July 14, 2008

Fritz Haeg’s Animal Estates 4.2: Peregrine Falcon

After this weekend’s second installment of Fritz Haeg’s Animal Estates weekend workshops, I’m finally starting to get what Fritz’s project is about. This workshop was Animal Client 4.2: The Peregrine Falcon. There was a Peregrine model home/habitat on display in the SFMOMA Visitor Education Center, and a Peregrine-Falcon lecture by Allen Fish, from the Golden Gate Raptor Observatory . (Among other things, we learned that the female peregrine is almost twice the size of the male peregrine, and this fact of the natural world has been termed, yes, REVERSE SEXUAL DIMORPHISM. Feminist poet-types, go after that.)

After the lecture we all went downstairs to the Schwab room for an animal-sound experiment organized by Carson Bell, “Curatorial Specialist” at the California Library of Natural Sound at the Oakland Museum. Carson had thirteen boomboxes set up around the room and a specialized system wherein on the count of three (plus “GO”), thirteen volunteers pushed thirteen play buttons, and were treated to a surround-sound-scape of conversation from the animals Fritz’s project focuses on: Peregrine Falcon, California Quail, and California Sea Lion. (Nota bene: no salamander sound. The little guys don’t get around much and thus I suppose haven’t got much to say).

So. What on earth is the San Francisco Museum of Modern Art doing with an animal workshop series on the weekends and a geodesic tent in the Education Center? Frank Smigiel, associate curator of public programs, & the guy responsible for bringing Fritz Haeg here for the month, describes Fritz’s projects thus: His many event-based projects re-imagine everyday space, and the activities incumbent upon it. The answer, for me, on Sunday, was about what happened among the small clusters of people we convinced ought to come into the Schwab room to push buttons on all-but-extinct sound-playing machines: little tiny listening and talking and laughing communities. Grown-up sized people and less grown-up sized people.

Someone working the information desk in the Atrium told me that, on hearing the sounds of happy animals emanating from the Schwab room Sunday afternoon, a visitor approached and said, “It is very irresponsible of you to have sea lions in the museum!”

It’s worth noting that Animal Estates appears as part of a new “Live Art” programming series. More like experiments or propositions than a performance series, Frank’s Live Art @ SFMOMA program explores new intersections among visual, performing, and public art.
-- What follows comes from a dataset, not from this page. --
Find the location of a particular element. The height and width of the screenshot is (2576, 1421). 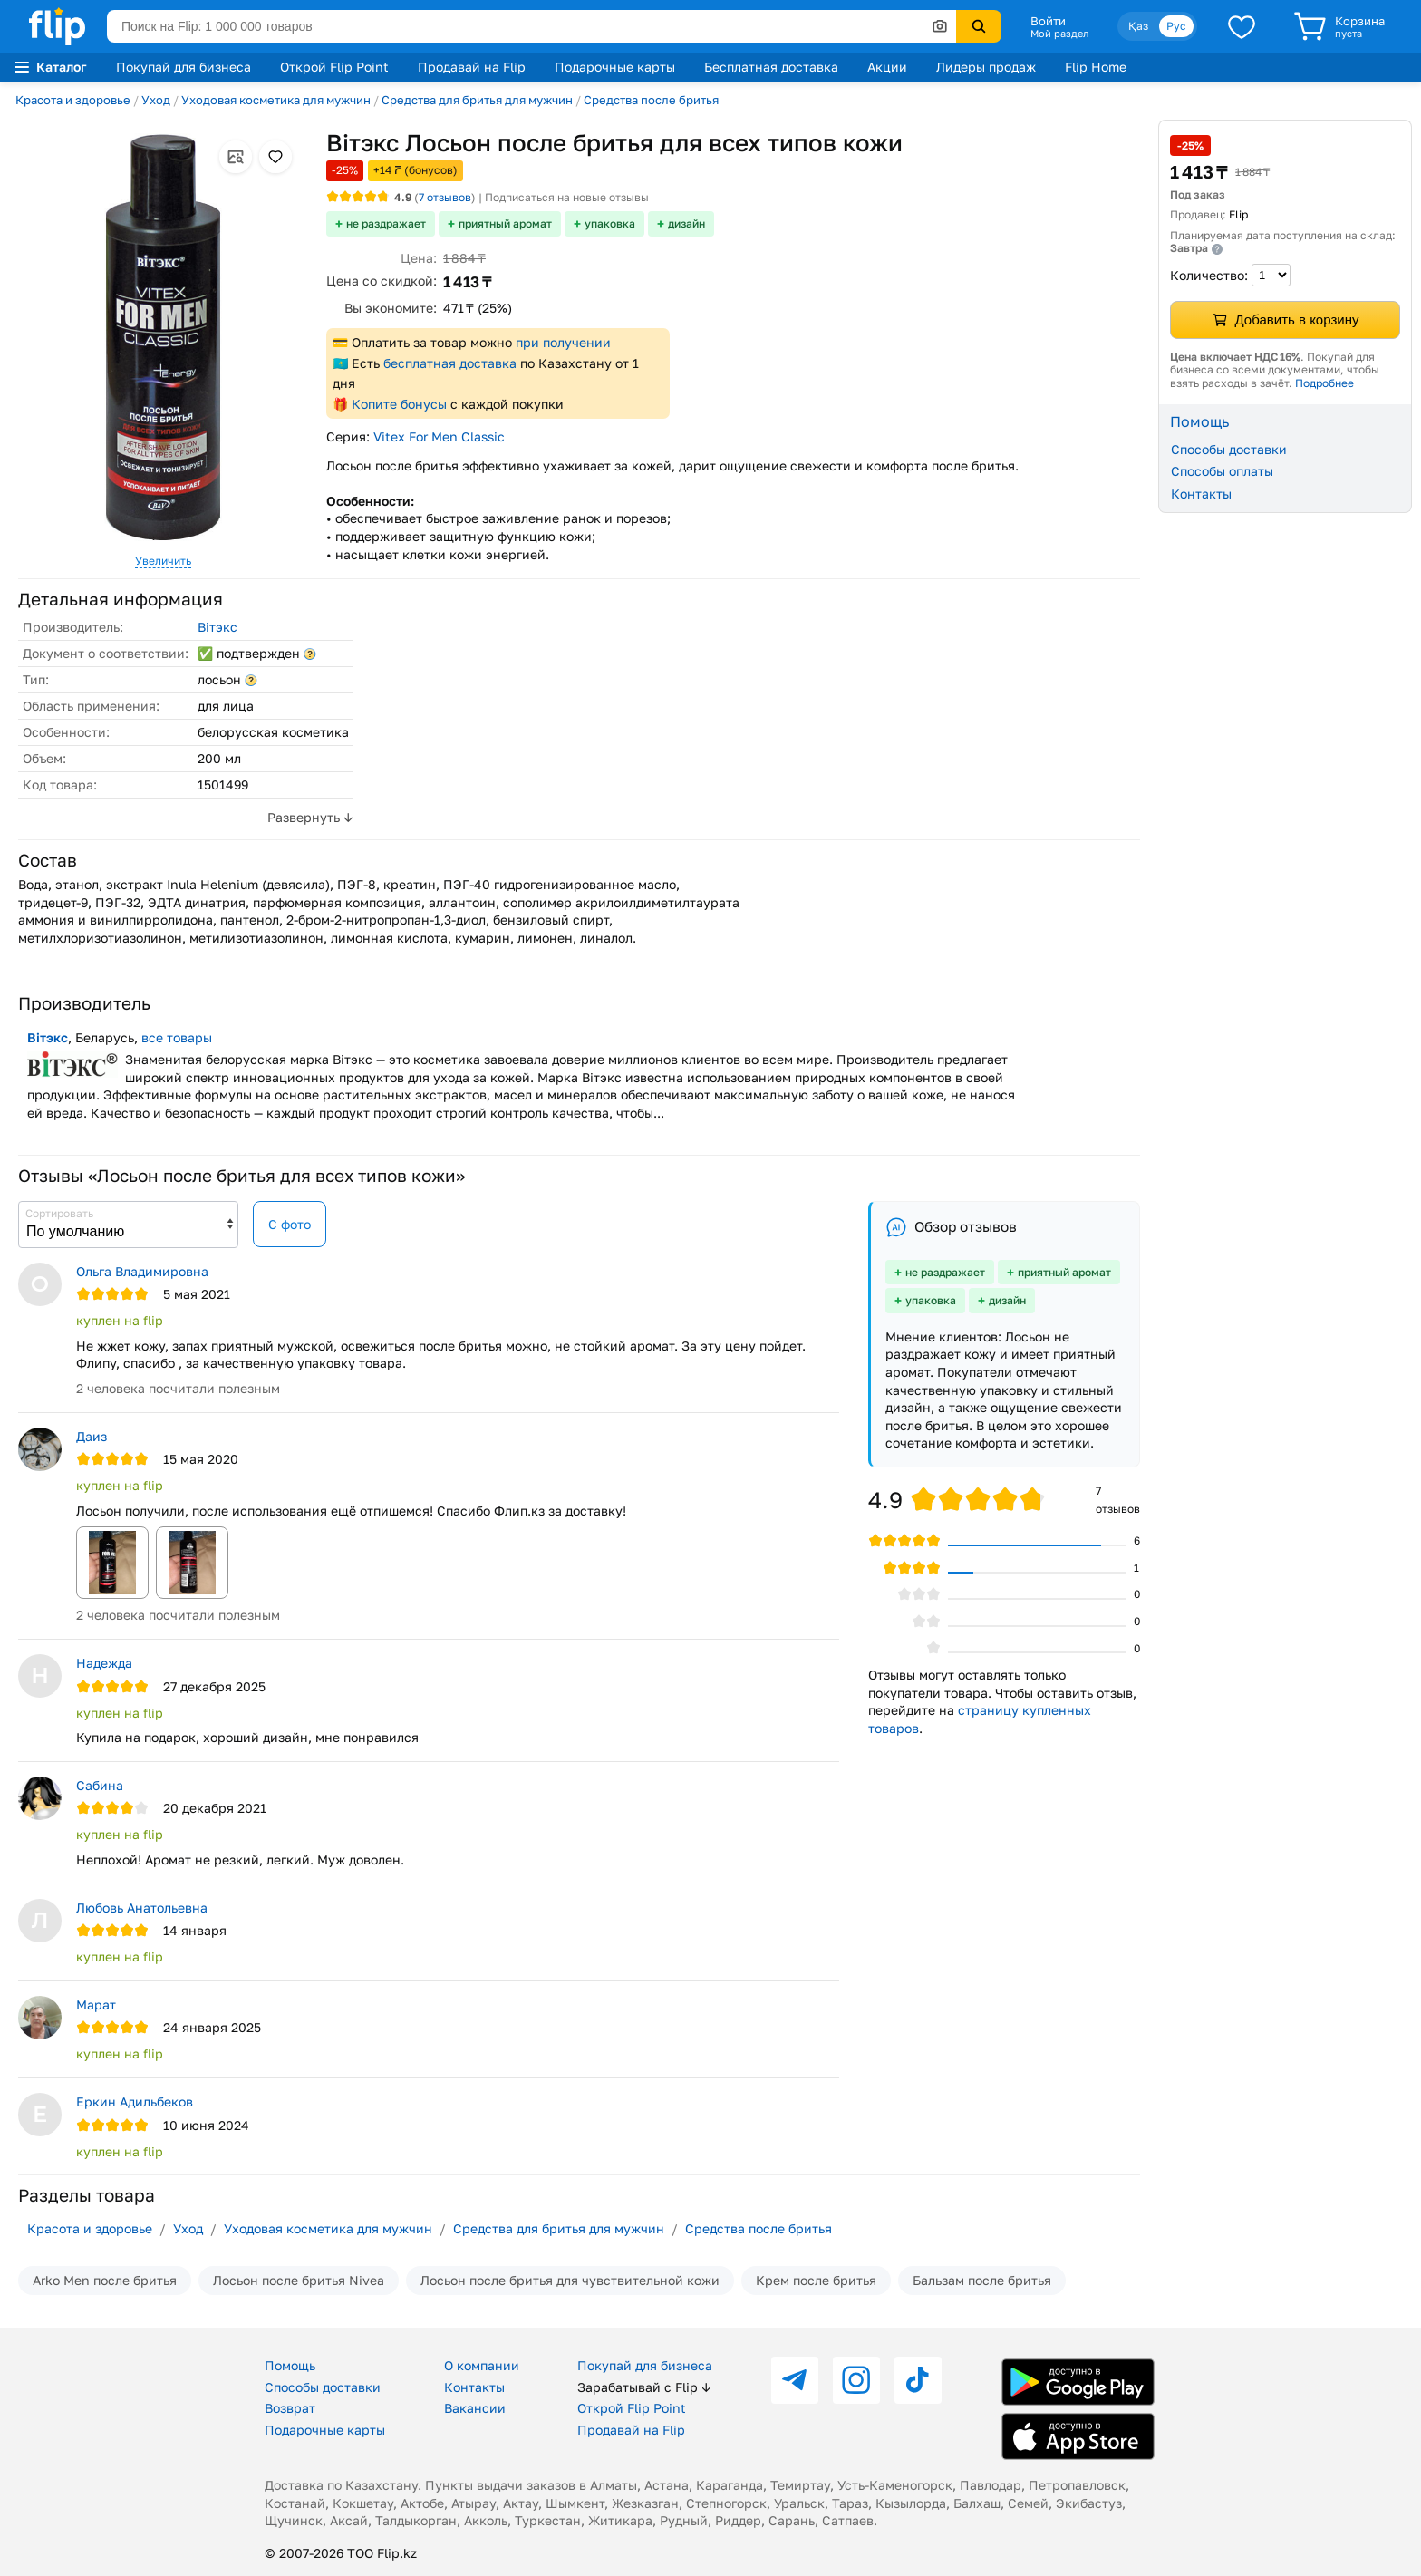

Подписаться на новые отзывы is located at coordinates (567, 197).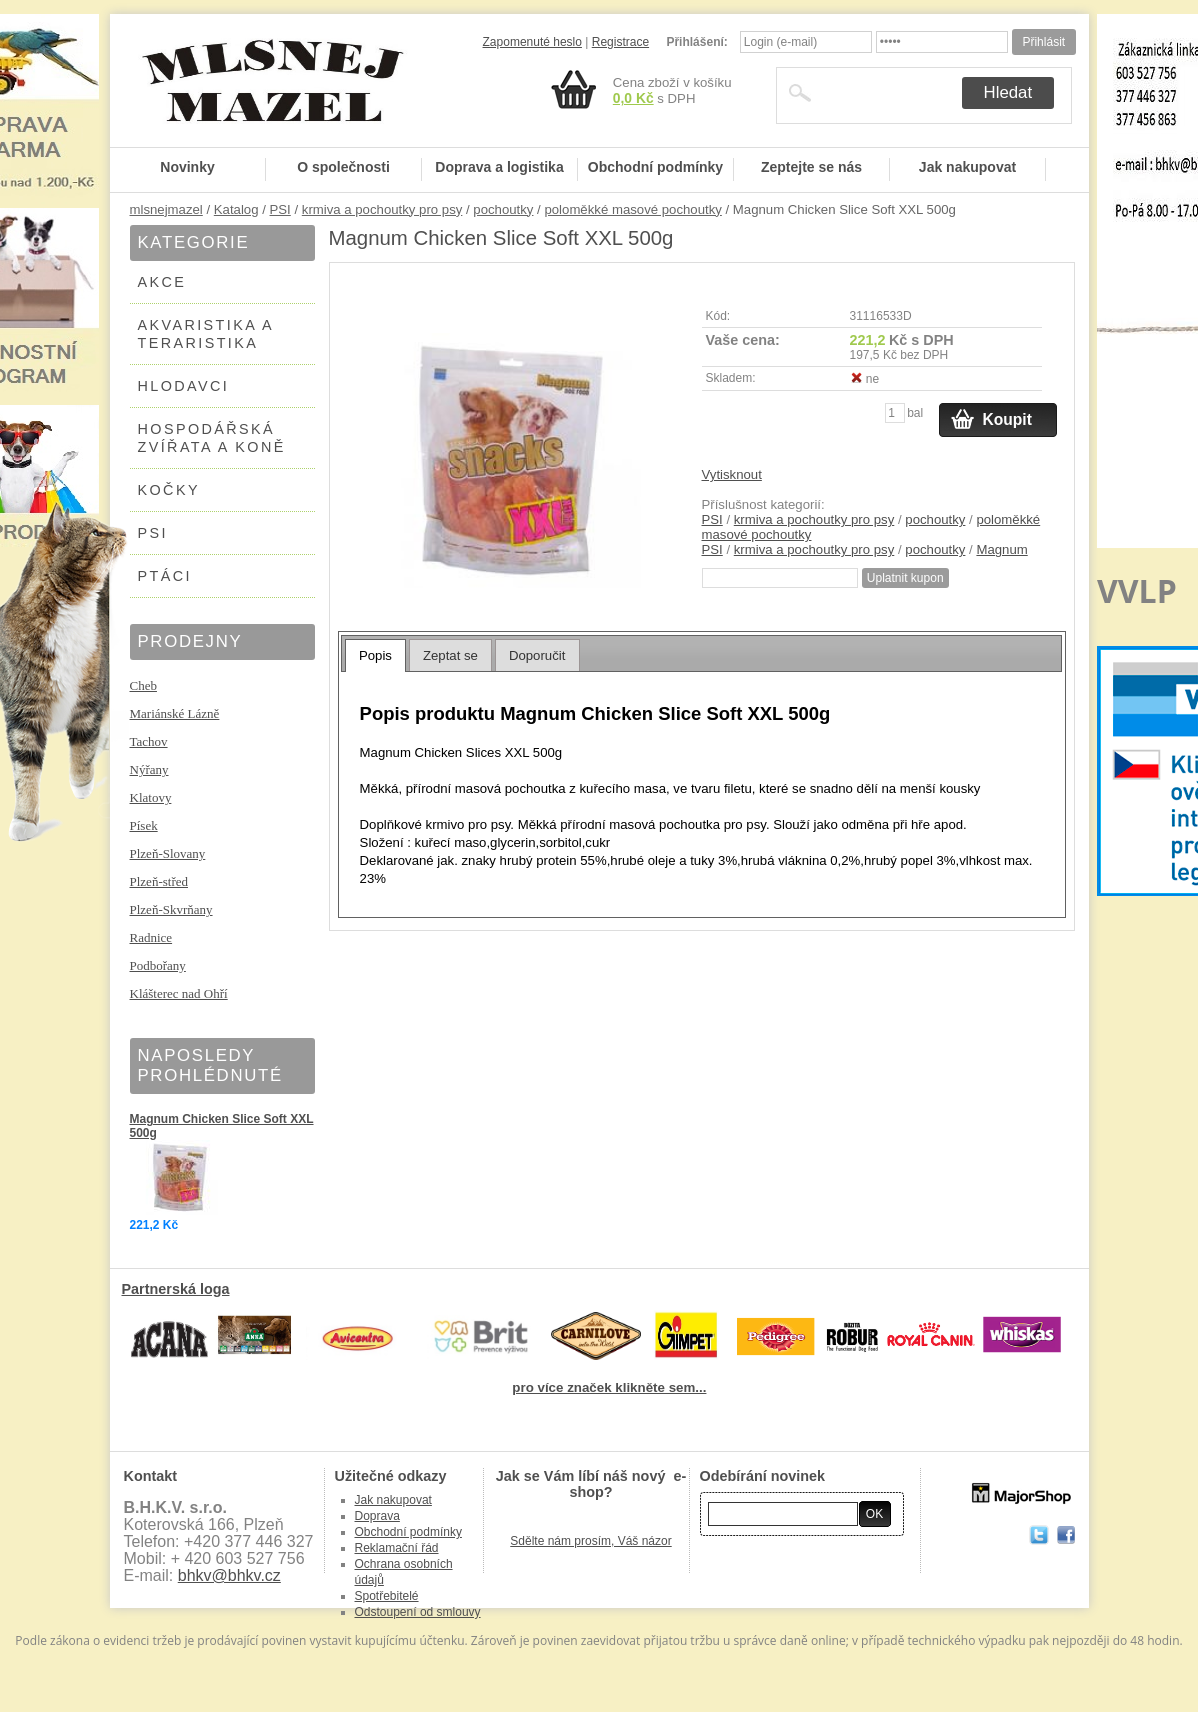 The width and height of the screenshot is (1198, 1712). I want to click on PSI, so click(280, 209).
It particularly seeks out artists who re-imagine seemingly vernacular forms (like the education workshop) so as to foster new relationships among artists, viewers, and public space. In other words, look for more of the same in months upcoming.

NEXT WEEKEND: Client 4.3: California Quail. Presentation and model home building with Alan S. Hopkins, Golden Gate Audubon Society; and an animal movement workshop with Terre Parker and Taira Restar from Anna Halprin’s Sea Ranch Collective.